Tommy Jeter

No. 98, 97
- Position:: Defensive tackle

Personal information
- Born:: September 20, 1969 (age 55) Nacogdoches, Texas, U.S.
- Height:: 6 ft 5 in (1.96 m)
- Weight:: 285 lb (129 kg)

Career information
- High school:: Deer Park (TX)
- College:: Texas
- NFL draft:: 1992: 3rd round, 75th pick

Career history
- Philadelphia Eagles (1992–1995); Carolina Panthers (1996);

Career highlights and awards
- Second-team All-SWC (1991);

Career NFL statistics
- Tackles:: 17
- Sacks:: 1
- Forced fumble:: 1
- Stats at Pro Football Reference

= Tommy Jeter =

American football player (born 1969)

Thomas Melvin Jeter (born September 20, 1969) is an American former professional football player who was a defensive tackle for five seasons in the National Football League (NFL).

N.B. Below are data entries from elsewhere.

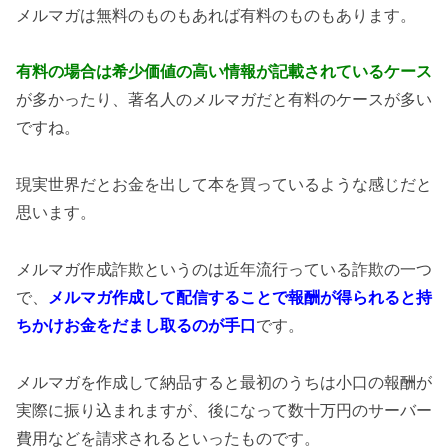
メルマガは無料のものもあれば有料のものもあります。
有料の場合は希少価値の高い情報が記載されているケース
が多かったり、著名人のメルマガだと有料のケースが多い
ですね。
現実世界だとお金を出して本を買っているような感じだと
思います。
メルマガ作成詐欺というのは近年流行っている詐欺の一つ
で、
メルマガ作成して配信することで報酬が得られると持
ちかけお金をだまし取るのが手口
です。
メルマガを作成して納品すると最初のうちは小口の報酬が
実際に振り込まれますが、後になって数十万円のサーバー
費用などを請求されるといったものです。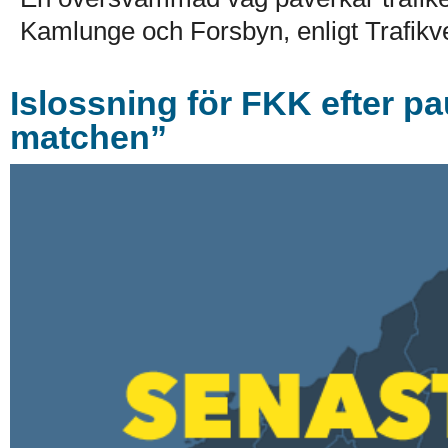
Kamlunge och Forsbyn, enligt Trafikve
Islossning för FKK efter p
matchen”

He played for the Philadelphia Eagles from 1992 to 1995 and for the Carolina Panthers in 1996. He was selected by the Eagles in the third round of the 1992 NFL draft. He played college football for the Texas Longhorns.

==Professional career==

===Philadelphia Eagles===
Jeter was selected by the Philadelphia Eagles in the third round (75th overall) of the 1992 NFL draft. He signed a three-year contract with the team on July 7, 1992. Per Pro Football Reference, he accumulated sixteen combined tackles, at least three solo tackles, one sack, and one forced fumble over 36 games played (15 games in 1992, 7 games in 1993, and 14 games in 1994).

===Carolina Panthers===
Jeter played in one game for the Carolina Panthers in 1996, recording one tackle.